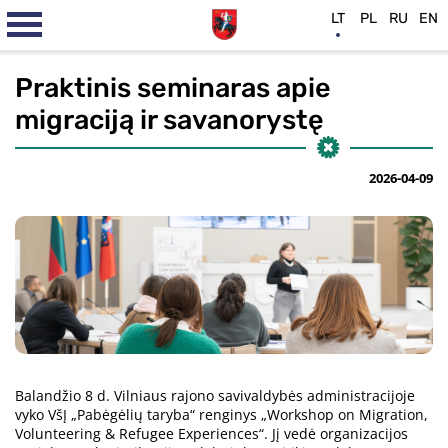
LT
PL
RU
EN
Praktinis seminaras apie
migraciją ir savanorystę
2026-04-09
Balandžio 8 d. Vilniaus rajono savivaldybės administracijoje
vyko VšĮ „Pabėgėlių taryba“ renginys „Workshop on Migration,
Volunteering & Refugee Experiences“. Jį vedė organizacijos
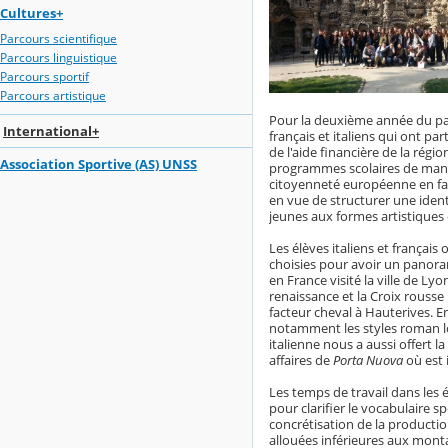
Cultures+
Parcours scientifique
Parcours linguistique
Parcours sportif
Parcours artistique
Pour la deuxième année du part
International+
français et italiens qui ont par
de l'aide financière de la régi
Association Sportive (AS) UNSS
programmes scolaires de maniè
citoyenneté européenne en fa
en vue de structurer une identit
jeunes aux formes artistiques 
Les élèves italiens et françai
choisies pour avoir un panorama
en France visité la ville de L
renaissance et la Croix rousse 
facteur cheval à Hauterives. En 
notamment les styles roman lo
italienne nous a aussi offert la
affaires de
Porta Nuova
où est 
Les temps de travail dans les é
pour clarifier le vocabulaire s
concrétisation de la productio
allouées inférieures aux mont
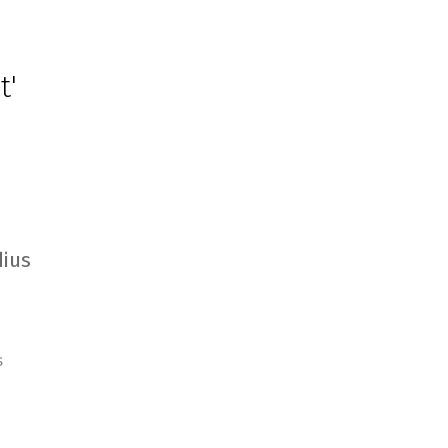
t'
ius
s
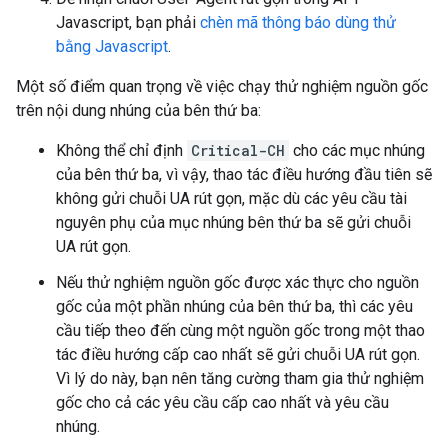
Javascript, bạn phải
chèn mã thông báo dùng thử
bằng Javascript
.
Một số điểm quan trọng về việc chạy thử nghiệm nguồn gốc
trên nội dung nhúng của bên thứ ba:
Không thể chỉ định
Critical-CH
cho các mục nhúng
của bên thứ ba, vì vậy, thao tác điều hướng đầu tiên sẽ
không gửi chuỗi UA rút gọn, mặc dù các yêu cầu tài
nguyên phụ của mục nhúng bên thứ ba sẽ gửi chuỗi
UA rút gọn.
Nếu thử nghiệm nguồn gốc được xác thực cho nguồn
gốc của một phần nhúng của bên thứ ba, thì các yêu
cầu tiếp theo đến cùng một nguồn gốc trong một thao
tác điều hướng cấp cao nhất sẽ gửi chuỗi UA rút gọn.
Vì lý do này, bạn nên tăng cường tham gia thử nghiệm
gốc cho cả các yêu cầu cấp cao nhất và yêu cầu
nhúng.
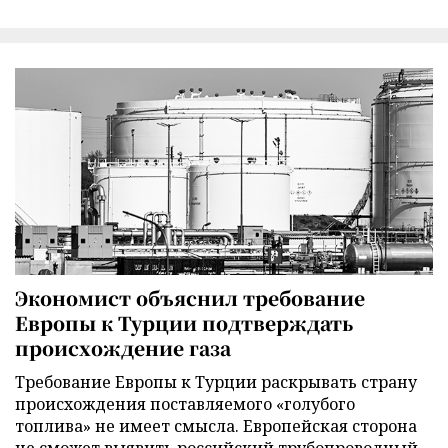
Экономист объяснил требование
Европы к Турции подтверждать
происхождение газа
Требование Европы к Турции раскрывать страну
происхождения поставляемого «голубого
топлива» не имеет смысла. Европейская сторона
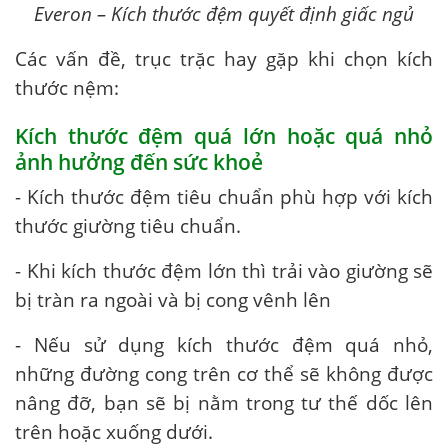
Everon – Kích thước đệm quyết định giấc ngủ
Các vấn đề, trục trặc hay gặp khi chọn kích
thước nệm:
Kích thước đệm quá lớn hoặc quá nhỏ
ảnh hưởng đến sức khoẻ
- Kích thước đệm tiêu chuẩn phù hợp với kích
thước giường tiêu chuẩn.
- Khi kích thước đệm lớn thì trải vào giường sẽ
bị tràn ra ngoài và bị cong vênh lên
- Nếu sử dụng kích thước đệm quá nhỏ,
những đường cong trên cơ thể sẽ không được
nâng đỡ, bạn sẽ bị nằm trong tư thế dốc lên
trên hoặc xuống dưới.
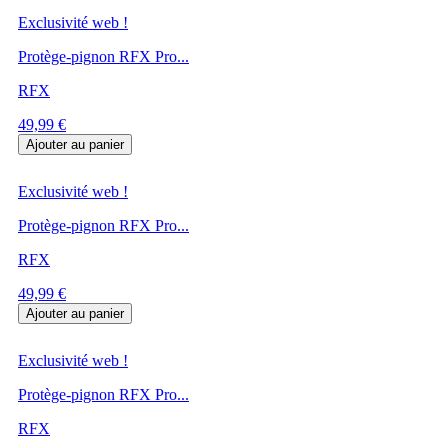
Exclusivité web !
Protège-pignon RFX Pro...
RFX
Prix
49,99 €
Ajouter au panier
Exclusivité web !
Protège-pignon RFX Pro...
RFX
Prix
49,99 €
Ajouter au panier
Exclusivité web !
Protège-pignon RFX Pro...
RFX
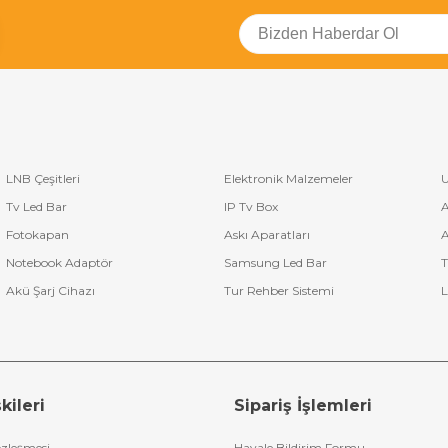
LNB Çeşitleri
Elektronik Malzemeler
U
Tv Led Bar
IP Tv Box
A
Fotokapan
Askı Aparatları
A
Notebook Adaptör
Samsung Led Bar
T
Akü Şarj Cihazı
Tur Rehber Sistemi
L
kileri
Sipariş İşlemleri
özleşmesi
Havale Bildirim Formu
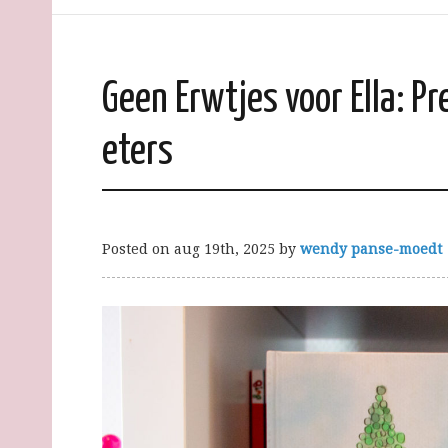
Geen Erwtjes voor Ella: P
eters
Posted on
aug 19th, 2025
by
wendy panse-moedt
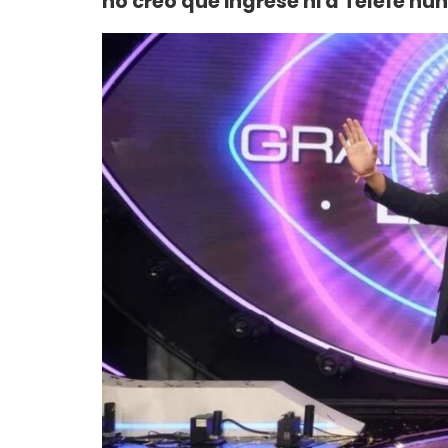
no creo que ingrese ni a Telefe n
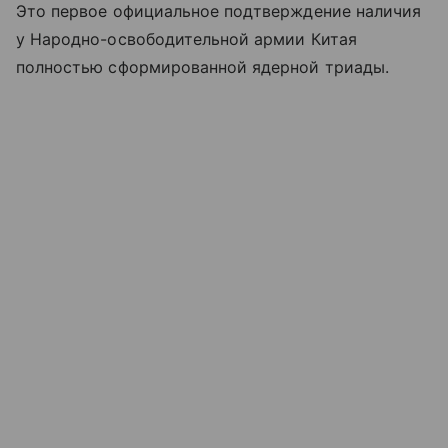
Это первое официальное подтверждение наличия
у Народно-освободительной армии Китая
полностью сформированной ядерной триады.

Exercise:
Please set down each line of the listing above word for word, skipping any pictures.

Solution:
LT
PL
RU
EN
Praktinis seminaras apie
migraciją ir savanorystę
2026-04-09
Balandžio 8 d. Vilniaus rajono savivaldybės administracijoje
vyko VšĮ „Pabėgėlių taryba“ renginys „Workshop on Migration,
Volunteering & Refugee Experiences“. Jį vedė organizacijos
Cultures+
Parcours scientifique
Parcours linguistique
Parcours sportif
Parcours artistique
Pour la deuxième année du part
International+
français et italiens qui ont par
de l'aide financière de la régi
Association Sportive (AS) UNSS
programmes scolaires de maniè
citoyenneté européenne en fa
en vue de structurer une identit
jeunes aux formes artistiques 
Les élèves italiens et françai
choisies pour avoir un panorama
en France visité la ville de L
renaissance et la Croix rousse 
facteur cheval à Hauterives. En 
notamment les styles roman lo
italienne nous a aussi offert la
affaires de
Porta Nuova
où est 
Les temps de travail dans les é
pour clarifier le vocabulaire s
concrétisation de la productio
allouées inférieures aux mont
t'
ius
s
Javascript, bạn phải
chèn mã thông báo dùng thử
bằng Javascript
.
Một số điểm quan trọng về việc chạy thử nghiệm nguồn gốc
trên nội dung nhúng của bên thứ ba:
Không thể chỉ định
Critical-CH
cho các mục nhúng
của bên thứ ba, vì vậy, thao tác điều hướng đầu tiên sẽ
không gửi chuỗi UA rút gọn, mặc dù các yêu cầu tài
nguyên phụ của mục nhúng bên thứ ba sẽ gửi chuỗi
UA rút gọn.
Nếu thử nghiệm nguồn gốc được xác thực cho nguồn
gốc của một phần nhúng của bên thứ ba, thì các yêu
cầu tiếp theo đến cùng một nguồn gốc trong một thao
tác điều hướng cấp cao nhất sẽ gửi chuỗi UA rút gọn.
Vì lý do này, bạn nên tăng cường tham gia thử nghiệm
gốc cho cả các yêu cầu cấp cao nhất và yêu cầu
nhúng.
Экономист объяснил требование
Европы к Турции подтверждать
происхождение газа
Требование Европы к Турции раскрывать страну
происхождения поставляемого «голубого
топлива» не имеет смысла. Европейская сторона
Everon – Kích thước đệm quyết định giấc ngủ
Các vấn đề, trục trặc hay gặp khi chọn kích
thước nệm:
Kích thước đệm quá lớn hoặc quá nhỏ
ảnh hưởng đến sức khoẻ
- Kích thước đệm tiêu chuẩn phù hợp với kích
thước giường tiêu chuẩn.
- Khi kích thước đệm lớn thì trải vào giường sẽ
bị tràn ra ngoài và bị cong vênh lên
- Nếu sử dụng kích thước đệm quá nhỏ,
những đường cong trên cơ thể sẽ không được
nâng đỡ, bạn sẽ bị nằm trong tư thế dốc lên
trên hoặc xuống dưới.
Exclusivité web !
Protège-pignon RFX Pro...
RFX
Prix
49,99 €
Ajouter au panier
Exclusivité web !
Protège-pignon RFX Pro...
RFX
Prix
49,99 €
Ajouter au panier
Exclusivité web !
Protège-pignon RFX Pro...
RFX
LNB Çeşitleri
Elektronik Malzemeler
U
Tv Led Bar
IP Tv Box
A
Fotokapan
Askı Aparatları
A
Notebook Adaptör
Samsung Led Bar
T
Akü Şarj Cihazı
Tur Rehber Sistemi
L
kileri
Sipariş İşlemleri
özleşmesi
Havale Bildirim Formu
Geen Erwtjes voor Ella: P
eters
Posted on
aug 19th, 2025
by
wendy panse-moedt
no creo que ingrese ni a Telefe n
Это первое официальное подтверждение наличия
у Народно-освободительной армии Китая
полностью сформированной ядерной триады.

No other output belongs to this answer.